Es klingt wie ein schlechter Witz, ist aber auf TikTok gerade tatsächlich ein viraler Trend: Immer mehr User zeigen sich dabei, wie sie sogenannte Pferde-Lecksteine probieren – also Salz- und Mineralsteine, die eigentlich für die Tierernährung im Stall gedacht sind. Die Clips sammeln Millionen Aufrufe und das Netz diskutiert hitzig zwischen Ekel, Humor und ungläubigem Kopfschütteln.
In den Videos wird der harte Salzblock "wie ein Snack" getestet, geknabbert oder abgeleckt.

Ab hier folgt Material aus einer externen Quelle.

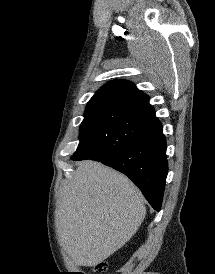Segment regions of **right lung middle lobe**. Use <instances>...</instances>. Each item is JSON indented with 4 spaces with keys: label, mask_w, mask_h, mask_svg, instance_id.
I'll return each instance as SVG.
<instances>
[{
    "label": "right lung middle lobe",
    "mask_w": 215,
    "mask_h": 274,
    "mask_svg": "<svg viewBox=\"0 0 215 274\" xmlns=\"http://www.w3.org/2000/svg\"><path fill=\"white\" fill-rule=\"evenodd\" d=\"M157 120L145 112L115 102H89L80 125V143L72 160L112 157Z\"/></svg>",
    "instance_id": "right-lung-middle-lobe-1"
}]
</instances>
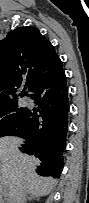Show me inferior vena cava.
Returning a JSON list of instances; mask_svg holds the SVG:
<instances>
[{"instance_id": "inferior-vena-cava-1", "label": "inferior vena cava", "mask_w": 89, "mask_h": 203, "mask_svg": "<svg viewBox=\"0 0 89 203\" xmlns=\"http://www.w3.org/2000/svg\"><path fill=\"white\" fill-rule=\"evenodd\" d=\"M18 203H25V198H24V197H21V198L18 200Z\"/></svg>"}]
</instances>
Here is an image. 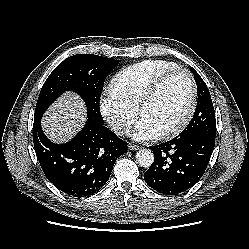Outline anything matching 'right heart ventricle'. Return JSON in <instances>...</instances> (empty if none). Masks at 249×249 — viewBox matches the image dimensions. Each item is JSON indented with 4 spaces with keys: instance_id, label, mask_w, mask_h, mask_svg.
<instances>
[{
    "instance_id": "e07e8e85",
    "label": "right heart ventricle",
    "mask_w": 249,
    "mask_h": 249,
    "mask_svg": "<svg viewBox=\"0 0 249 249\" xmlns=\"http://www.w3.org/2000/svg\"><path fill=\"white\" fill-rule=\"evenodd\" d=\"M177 66L174 62L161 59L140 61L117 72L111 80V90L137 109L141 97L151 83L162 73Z\"/></svg>"
}]
</instances>
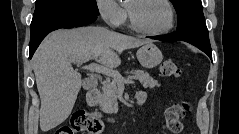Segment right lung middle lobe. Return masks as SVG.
Segmentation results:
<instances>
[{"mask_svg": "<svg viewBox=\"0 0 239 134\" xmlns=\"http://www.w3.org/2000/svg\"><path fill=\"white\" fill-rule=\"evenodd\" d=\"M67 10L99 15L96 0H36L31 27L54 13Z\"/></svg>", "mask_w": 239, "mask_h": 134, "instance_id": "dd1d6c3e", "label": "right lung middle lobe"}]
</instances>
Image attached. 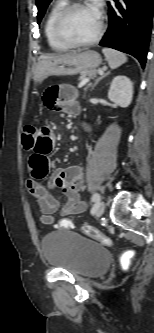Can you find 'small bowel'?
Masks as SVG:
<instances>
[{"label":"small bowel","instance_id":"1","mask_svg":"<svg viewBox=\"0 0 154 333\" xmlns=\"http://www.w3.org/2000/svg\"><path fill=\"white\" fill-rule=\"evenodd\" d=\"M75 97V89L71 85L63 84L48 88L43 98L47 107L76 115L80 112V106ZM54 147L53 131L47 126L38 127L34 148L28 162L31 179L27 182V188L37 200L40 222L44 225L55 223V213L59 209L62 216H70L81 214L87 208L86 203L80 198V190L83 185V174L80 167L58 168L49 175V155ZM48 175L47 185L39 183V180ZM53 188H59L66 196V202L61 208L58 200L52 194Z\"/></svg>","mask_w":154,"mask_h":333}]
</instances>
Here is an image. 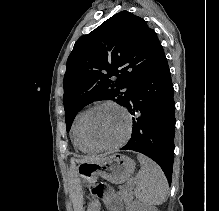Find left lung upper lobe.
I'll list each match as a JSON object with an SVG mask.
<instances>
[{
  "instance_id": "obj_1",
  "label": "left lung upper lobe",
  "mask_w": 219,
  "mask_h": 211,
  "mask_svg": "<svg viewBox=\"0 0 219 211\" xmlns=\"http://www.w3.org/2000/svg\"><path fill=\"white\" fill-rule=\"evenodd\" d=\"M163 54L155 31L128 11L80 37L67 59L63 81L67 132L78 111L94 101L124 106L134 84Z\"/></svg>"
}]
</instances>
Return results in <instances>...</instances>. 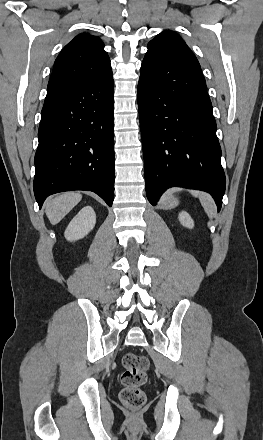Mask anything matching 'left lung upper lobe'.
<instances>
[{"mask_svg":"<svg viewBox=\"0 0 263 440\" xmlns=\"http://www.w3.org/2000/svg\"><path fill=\"white\" fill-rule=\"evenodd\" d=\"M147 48L148 51L145 55L143 62H157L163 56V54L166 53L167 49L171 48L179 53L195 68L201 71L200 64L195 55L192 53L186 43L181 39V37L175 32H162L149 42Z\"/></svg>","mask_w":263,"mask_h":440,"instance_id":"obj_1","label":"left lung upper lobe"}]
</instances>
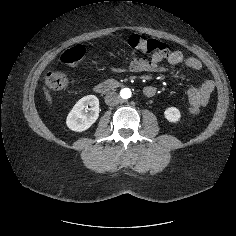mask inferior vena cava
<instances>
[{"label":"inferior vena cava","instance_id":"obj_1","mask_svg":"<svg viewBox=\"0 0 236 236\" xmlns=\"http://www.w3.org/2000/svg\"><path fill=\"white\" fill-rule=\"evenodd\" d=\"M121 101L118 93L112 91L108 92L105 96V103L109 106H115Z\"/></svg>","mask_w":236,"mask_h":236}]
</instances>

Oft mit dramatisch überzogenen Reaktionen zwischen "überraschend okay" und "was habe ich hier gerade getan?". Der eigentliche Zweck der Lecksteine, nämlich Pferden Mineralstoffe zu liefern, rückt dabei komplett in den Hintergrund.
Mindestens genauso viral wie die Videos selbst sind die Kommentarspalten darunter, in denen sich eine Mischung aus Ironie, Verwirrung und absurder Übertreibung abspielt. Viele Nutzer reagieren mit humorvollen, aber auch völlig ungläubigen Fragen wie "Wie viele Kalorien hat das?", andere stellen klar "Wir sind keine Pferde, wir sind Menschen".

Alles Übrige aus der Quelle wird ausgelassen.